Blackbody Quasar and Radio Source (BBQSORS): A Candidate of Transitional Little Red Dots with a $T\sim10^4\ K$ Blackbody Spectrum

Abstract

We report Subaru/PFS spectroscopic follow-up of a radio-loud quasar at $z=1.715$ from the UNVEIL radio AGN catalog and with X-ray detections. The PFS spectrum displays a broad MgII emission line with an $\mathrm{FWHM}\gtrsim3400\ km/s$, accompanied by a narrow absorption feature. The spectrum reveals a characteristic $Λ$-shape over the rest-frame wavelength ranging $\sim1500-3500\ Å$. This underlying UV continuum is too curved to be reproduced by simply applying dust extinction to the spectrum of typical unobscured quasars. Alternatively, it is well described by a blackbody spectrum with a temperature of $T\approx10000\ K$. This result is in good agreement with its UV to MIR photometry that can be well modeled by three blackbody components representing the SMBH envelope ($\mathit{T}\approx9700\ K$), dust torus ($T\approx1500\ K$), and host galaxy dust ($T\approx80\ K$). The source is marginally detected in the GALEX NUV, revealing a potential V-shaped spectral energy distribution around $1400\ Å$, reminiscent of the spectral feature reported for recently discussed LRDs whose V-shapes occur around $3000-4000\ Å$. This wavelength shift is broadly consistent with the temperature contrast between our blackbody component, with $T\sim10^4\ K$, and the lower effective temperature of $T\sim5000\ K$ expected for an optically thick photosphere surrounding the SMBH in LRDs.
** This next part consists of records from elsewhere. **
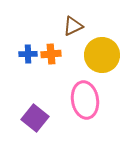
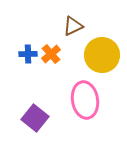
orange cross: rotated 36 degrees counterclockwise
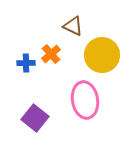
brown triangle: rotated 50 degrees clockwise
blue cross: moved 2 px left, 9 px down
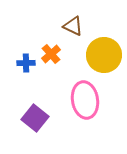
yellow circle: moved 2 px right
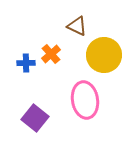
brown triangle: moved 4 px right
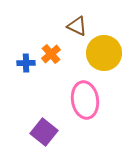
yellow circle: moved 2 px up
purple square: moved 9 px right, 14 px down
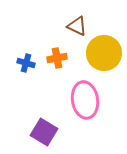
orange cross: moved 6 px right, 4 px down; rotated 30 degrees clockwise
blue cross: rotated 18 degrees clockwise
purple square: rotated 8 degrees counterclockwise
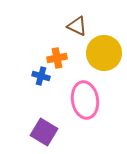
blue cross: moved 15 px right, 13 px down
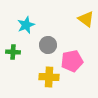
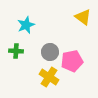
yellow triangle: moved 3 px left, 2 px up
gray circle: moved 2 px right, 7 px down
green cross: moved 3 px right, 1 px up
yellow cross: rotated 30 degrees clockwise
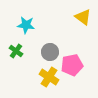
cyan star: rotated 30 degrees clockwise
green cross: rotated 32 degrees clockwise
pink pentagon: moved 4 px down
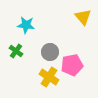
yellow triangle: rotated 12 degrees clockwise
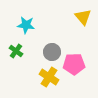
gray circle: moved 2 px right
pink pentagon: moved 2 px right, 1 px up; rotated 10 degrees clockwise
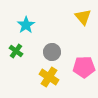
cyan star: rotated 30 degrees clockwise
pink pentagon: moved 10 px right, 3 px down
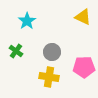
yellow triangle: rotated 24 degrees counterclockwise
cyan star: moved 1 px right, 4 px up
yellow cross: rotated 24 degrees counterclockwise
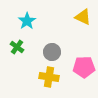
green cross: moved 1 px right, 4 px up
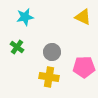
cyan star: moved 2 px left, 4 px up; rotated 24 degrees clockwise
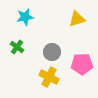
yellow triangle: moved 6 px left, 2 px down; rotated 42 degrees counterclockwise
pink pentagon: moved 2 px left, 3 px up
yellow cross: rotated 18 degrees clockwise
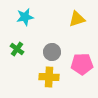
green cross: moved 2 px down
yellow cross: rotated 24 degrees counterclockwise
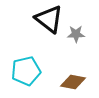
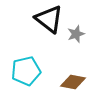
gray star: rotated 18 degrees counterclockwise
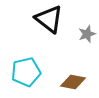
gray star: moved 11 px right
cyan pentagon: moved 1 px down
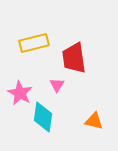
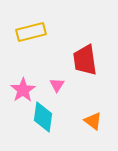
yellow rectangle: moved 3 px left, 11 px up
red trapezoid: moved 11 px right, 2 px down
pink star: moved 3 px right, 3 px up; rotated 10 degrees clockwise
orange triangle: moved 1 px left; rotated 24 degrees clockwise
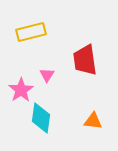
pink triangle: moved 10 px left, 10 px up
pink star: moved 2 px left
cyan diamond: moved 2 px left, 1 px down
orange triangle: rotated 30 degrees counterclockwise
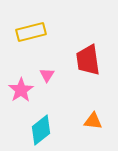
red trapezoid: moved 3 px right
cyan diamond: moved 12 px down; rotated 44 degrees clockwise
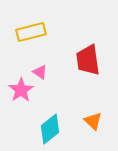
pink triangle: moved 7 px left, 3 px up; rotated 28 degrees counterclockwise
orange triangle: rotated 36 degrees clockwise
cyan diamond: moved 9 px right, 1 px up
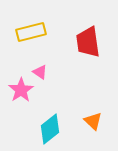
red trapezoid: moved 18 px up
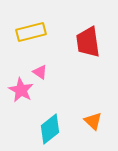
pink star: rotated 10 degrees counterclockwise
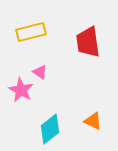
orange triangle: rotated 18 degrees counterclockwise
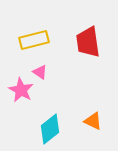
yellow rectangle: moved 3 px right, 8 px down
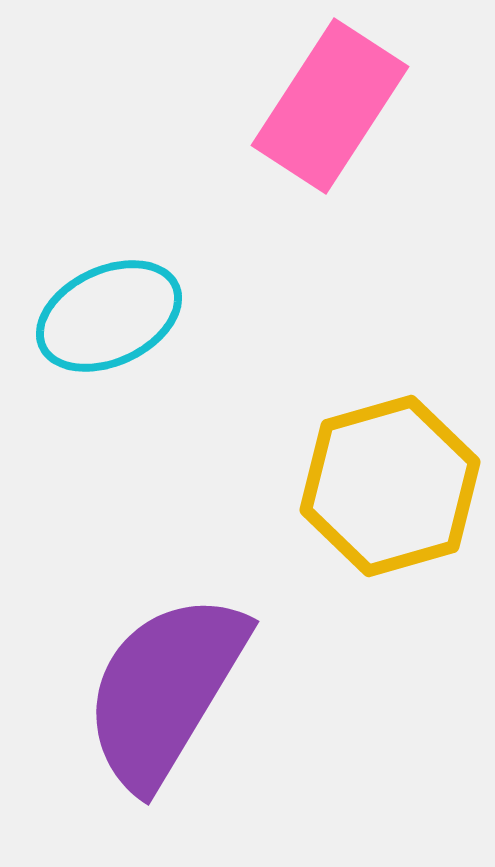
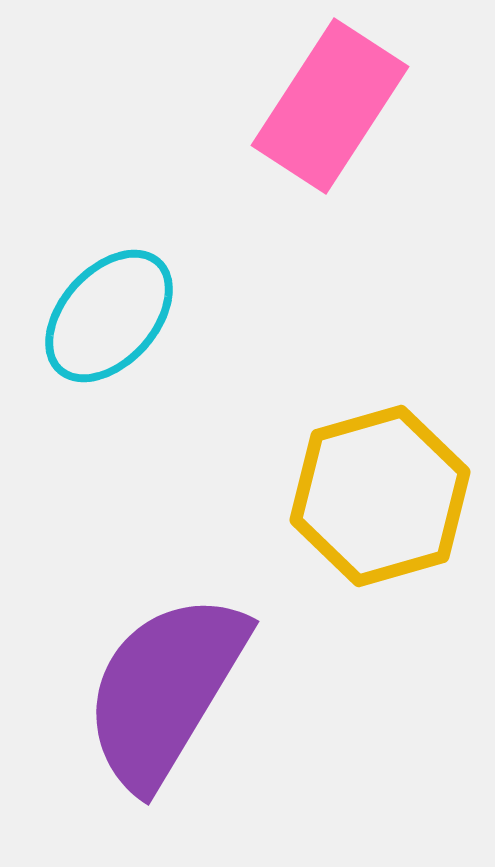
cyan ellipse: rotated 23 degrees counterclockwise
yellow hexagon: moved 10 px left, 10 px down
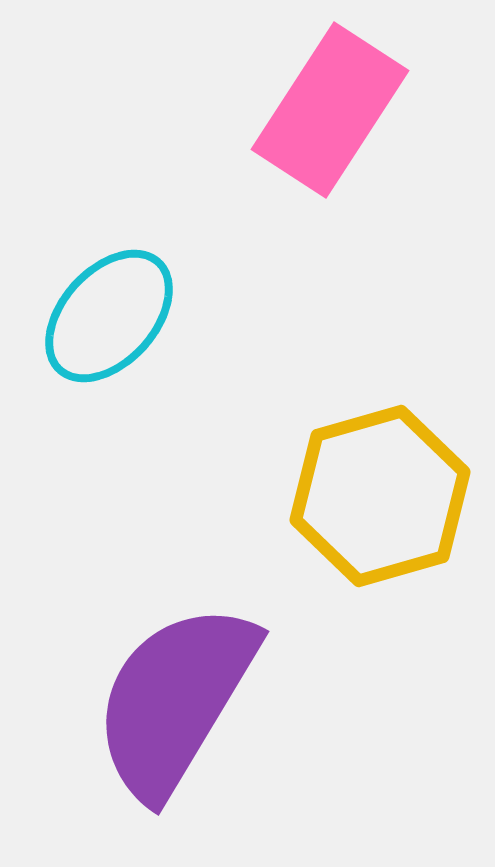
pink rectangle: moved 4 px down
purple semicircle: moved 10 px right, 10 px down
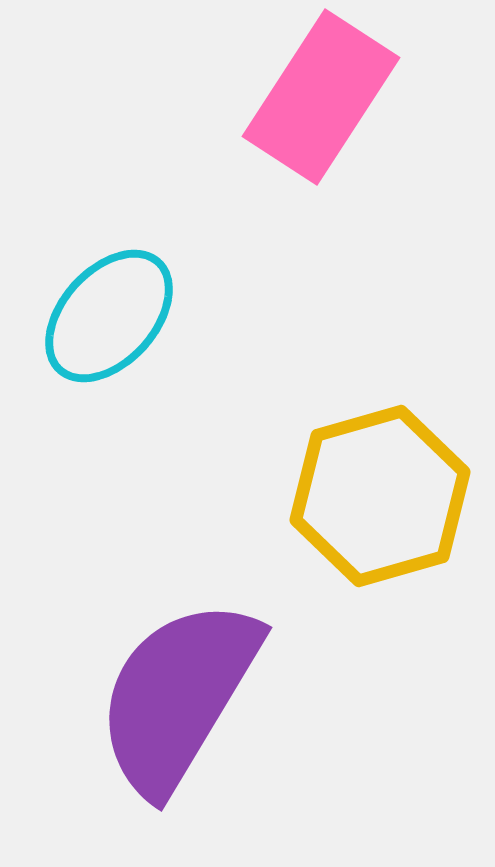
pink rectangle: moved 9 px left, 13 px up
purple semicircle: moved 3 px right, 4 px up
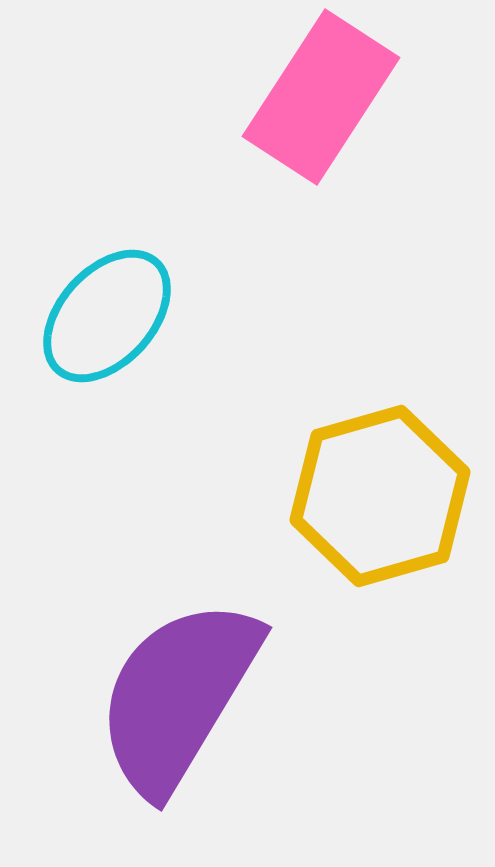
cyan ellipse: moved 2 px left
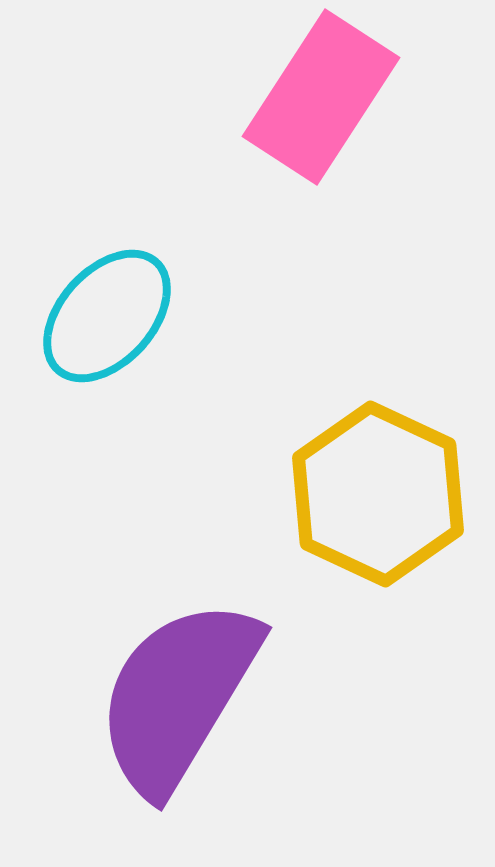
yellow hexagon: moved 2 px left, 2 px up; rotated 19 degrees counterclockwise
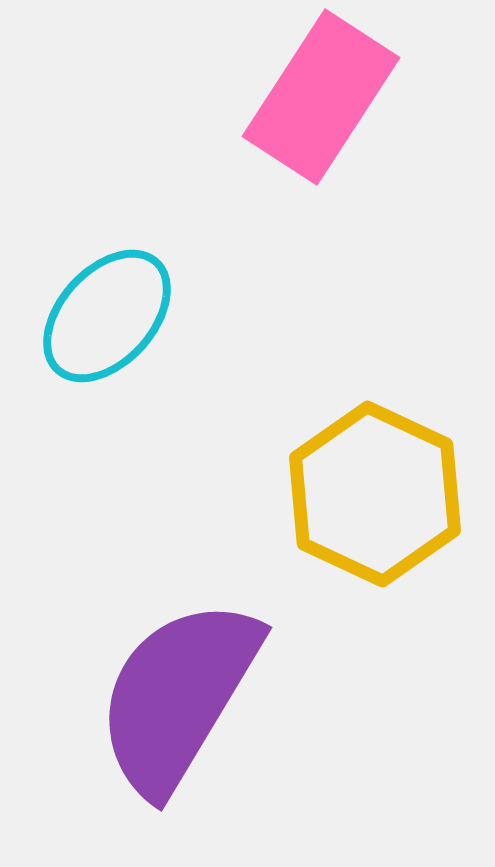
yellow hexagon: moved 3 px left
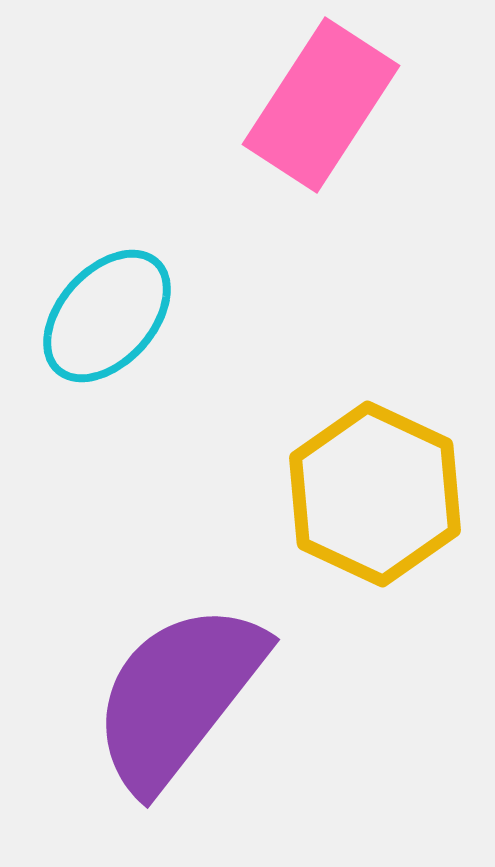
pink rectangle: moved 8 px down
purple semicircle: rotated 7 degrees clockwise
These properties suggest that this source might be caught in a transient evolutionary phase in which the dense gas envelope characteristic of LRD has begun to fragment, allowing us to witness the emergence of a quasar from an LRD-like state.

Figures (8)

• Figure 1: Overview of observations for the blackbody radio-loud quasar BBQSORS. Top: Optical images collected from Subaru HSC-SSP, IR images collected from Spitzer, and VLASS radio images at 3 GHz observed at Epoch 2 and 3. The false-color image is rendered using HSC $g+r+z$, overlaid with the white contours representing the VLASS Epoch 2 imaging. The blue circle represents the PFS fiber with a diameter of $1\hbox{$.\!\!^{\prime\prime}$}02$. Middle: Subaru/PFS spectrum of BBQSORS and fitted using $\mathtt{S^{3}Fit}$. Bottom: Zoom-in of the Subaru/PFS spectrum C iii]$\lambda1909$ and Mg ii$\lambda2800$, as well as best-fits to the underlying continuum and emission/absorption, without incorporating the Fe ii template. The spectra are Gaussian-smoothed by every 9 data points. For absorptions of Al iii$\lambda\lambda1855,1863$ and Mg ii$\lambda\lambda2796,2803$, we show their centers and FWHMs in the corresponding panels.
• Figure 2: X-ray detection of BBQSORS with XMM-Newton. The left panel presents the EPIC/pn image in the 0.4–7.2 keV (rest-frame $\sim$1–20 keV) band, detected at a significance of 3.42$\sigma$. The green circle indicates the source region with a radius of 20$"$. The right panel shows the EPIC/pn spectrum folded with the energy response (blue squares) and the best-fitting model (black curve), consisting of source and background components. Residuals between the data and the model are shown in the bottom panel.
• Figure 3: SED fitting for UV-to-MIR photometry with three blackbody components representing the SMBH envelope (blue), AGN dust torus (brown), and galactic dust (golden), plus a UV PL with fixed ${\beta}_\mathrm{\lambda}-2$, assuming $A_\mathrm{V}=0.31$ derived from the PFS spectrum. The purple solid line represents an LRD-like MBB component with $T = 5000$ K and ${\beta}_\mathrm{MBB} = 0$, with its amplitude scaled according to $L \propto T^4$. The dust-extincted UV PL continuum intersects with the blackbody component originating from the accretion disk/LRD envelope, reproducing the LRD-like V-shape.
• Figure 4: Upper: Comparison of the spectrum for BBQSORS with the median spectra of typical blue quasars (cQSOs) and of red quasars (rQSOs) suffering moderate dust reddening fawcett2022_rqso, where all spectra are normalized at 4000 Å. We de-redden the PFS spectrum assuming a PL dust extinction curve with $A_\mathrm{V}=0.7$ and $A_\mathrm{V}=1.2$. Although the de-reddened PFS spectrum have similar spectral shapes with cQSOs and rQSOs from about 2200 Å to 4000 Å, there are large discrepancies at the blue end. Lower: Comparison of PFS, SDSS, and DESI spectra for BBQSORS, where all are normalized at 3000 Å.
• Figure 5: The evolution path of high-$z$ LRDs to low-$z$ BBQSORS.